Figure 1. Visual stimuli - photographs with a negative emotional charge ( Dan-Glauser and Scherer, 2011 )

Figure 2. Visual stimuli - photographs with a positive emotional charge ( Dan-Glauser and Scherer, 2011 )

Figure 3. Visual stimuli - photographs with a neutral emotional charge ( Dan-Glauser and Scherer, 2011 )
In terms of ethical considerations, it was essential to ensure the objectivity and neutrality of the experimenter while safeguarding sensitive data. Participants in the experiment were informed about the purpose of the research, data protection measures and were provided with an informed consent form to sign before the experiment commenced. This form emphasized ethical principles and participants’ right to withdraw from the study at any time. Each participant had taken part in the experiment individually but under the supervision of an experimenter, who guided them throughout the experiment. The experiment lasted for approximately 30 minutes. The laboratory experiment was followed by a content analysis of the text. The content analysis included three analytical categories: correct, associated, and incorrect responses. A three-point scoring system (0 - incorrect, 1 - associated, 2 - correct response) was developed to capture scores for remembered stimuli with specific emotional charge, as well as scores for false associations across the three types of emotional charge. During the verification phase, responses were classified as either correct or incorrect.
Results
All statistical analyses were conducted using IBM SPSS Statistics for Windows, Version 25.0 (IBM Corp., Armonk, NY, USA). Descriptive statistics, repeated-measures ANOVA, and paired-samples t-tests were employed to test the stated hypotheses. Effect sizes were reported using partial eta squared (η²) for ANOVA and Cohen’s d for t-tests, following conventional interpretation thresholds. The use of established analytical procedures and statistical software contributes to the methodological transparency and reproducibility of the study ( Field, 2013 ). In terms of describing the different categories of emotional charge (hereafter referred to as “ECH”), the category of photos with a positive ECH was the most frequently recalled, yielding a total number of 138 correct responses. This was followed by the category with a negative ECH, with 125 correct responses. The least accurately remembered were the neutral photographs, with only 104 correct responses. The mentioned scores can be seen in Graph 1. Between the positive and negative visual stimuli, there was a difference of 13 correct responses, favoring the positive ones. The greatest number of incorrect responses was recorded in the neutral ECH category.

correct
associated

incorrect
positive negative ■ neutral
Graph 1. Correctness of answers for three types of emotional charge
To evaluate the assumption of normality, visual inspection through Q-Q plots and histograms was conducted. Given the sample size (N = 38), visual methods were considered more reliable than numerical tests ( Field, 2013 ). The visual inspection did not indicate substantial departures from normality. Therefore, the use of parametric tests (ANOVA and paired-samples t-tests) was deemed appropriate.
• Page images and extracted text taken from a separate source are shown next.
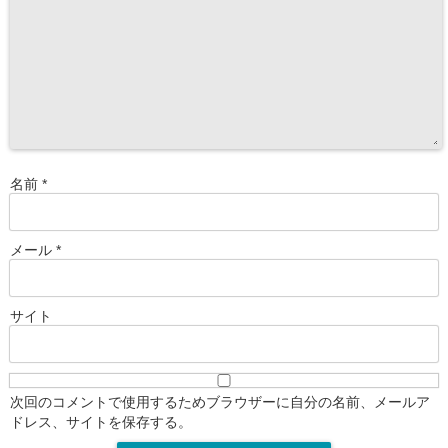
名前
*
メール
*
サイト
次回のコメントで使用するためブラウザーに自分の名前、メールア
ドレス、サイトを保存する。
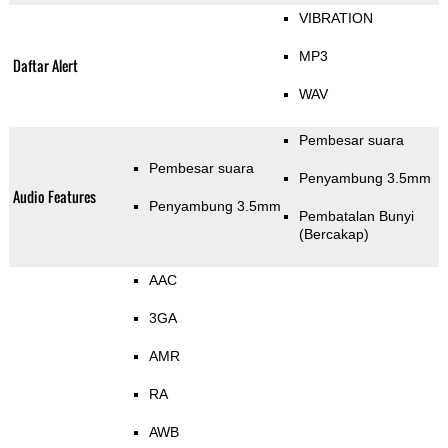
VIBRATION
MP3
Daftar Alert
WAV
Pembesar suara
Pembesar suara
Penyambung 3.5mm
Audio Features
Penyambung 3.5mm
Pembatalan Bunyi
(Bercakap)
AAC
3GA
AMR
RA
AWB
To test the first hypothesis, which assumed that emotionally charged visual stimuli would be remembered more effectively than neutral stimuli, a repeated-measures ANOVA was conducted to examine the effect of stimulus valence (positive, negative, neutral, and emotional overall) on the accuracy of participants’ responses. The assumption of sphericity was violated, as indicated by Mauchly’s test, W = .000, χ² (5) = 10.149, p = .006; thus, the Greenhouse–Geisser correction was applied. The analysis revealed a statistically significant main effect of valence, F (1.61, 59.41) = 8.37, p = .001, partial η² = .184, indicating that the type of stimulus significantly influenced memory performance.
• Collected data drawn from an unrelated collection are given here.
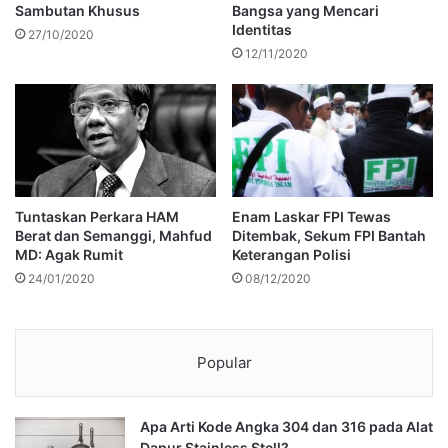
Sambutan Khusus
Bangsa yang Mencari
Identitas
27/10/2020
12/11/2020
Tuntaskan Perkara HAM
Enam Laskar FPI Tewas
Berat dan Semanggi, Mahfud
Ditembak, Sekum FPI Bantah
MD: Agak Rumit
Keterangan Polisi
24/01/2020
08/12/2020
Popular
Apa Arti Kode Angka 304 dan 316 pada Alat
Dapur Stainless Stell?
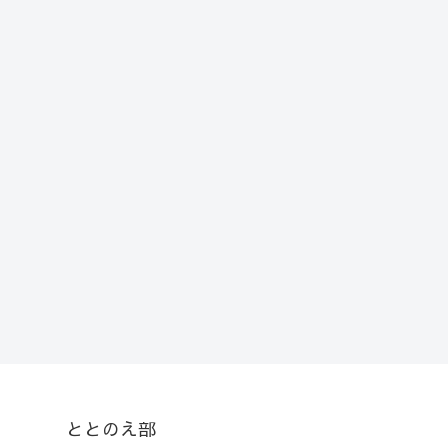
ととのえ部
To further examine the nature of this effect, polynomial contrasts were conducted (see Table 1). A significant linear trend was observed, F (1, 37) = 14.31, p = .001, partial η² = .279, suggesting a consistent difference in memory performance across stimulus types. Additionally, a significant quadratic trend was found with the same F-value and effect size, indicating non-linear variation. The cubic trend approached significance, F (1, 37) = 3.75, p = .060, partial η² = .092.
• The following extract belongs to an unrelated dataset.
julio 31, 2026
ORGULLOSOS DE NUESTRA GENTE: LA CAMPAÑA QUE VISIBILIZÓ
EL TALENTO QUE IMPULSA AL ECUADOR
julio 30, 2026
Table 1. Results of Polynomial Contrasts for the Effect of Valence (Repeated Measures ANOVA) |
||||||
Contrast Type |
SS |
df |
MS |
F |
p |
Partial η² |
Linear |
2.158 |
1 |
2.158 |
14.313 |
.001 |
.279 |
Quadratic |
10.791 |
1 |
10.791 |
14.313 |
.001 |
.279 |
Cubic |
4.200 |
1 |
4.200 |
3.751 |
.060 |
.092 |
Note: SS = Type III Sum of Squares, MS = Mean Square, η² = Eta squared |
Descriptive statistics showed that participants achieved the highest average score in the category of positive stimuli (M = 3.63, SD = 1.03), followed by emotionally charged stimuli (M = 3.46, SD = 0.90), negative stimuli (M = 3.29, SD = 1.01), and neutral stimuli (M = 2.74, SD = 1.03). These results support the hypothesis that emotionally charged visual stimuli are better remembered than neutral ones.
The difference in the scores of correct answers between emotionally charged and neutral stimuli was statistically significant (p < 0.05). The mean score of differences for the various types of emotional charge was 0.724 (SD = 1.441), as can be seen in Table 2. These results support the hypothesis that emotionally charged visual stimuli are remembered more effectively by individuals than neutral visual stimuli. An effect size of 0.745 was observed between neutral and emotional visual stimuli, which, according to Cohen’s criteria, can be classified as a medium effect size of emotional charge on recall (Sullivan and Feinn, 2012). Degrees of freedom (df) in this analysis were 37. The “df” is indicated in the table next to the value of the t-test (t) in parentheses.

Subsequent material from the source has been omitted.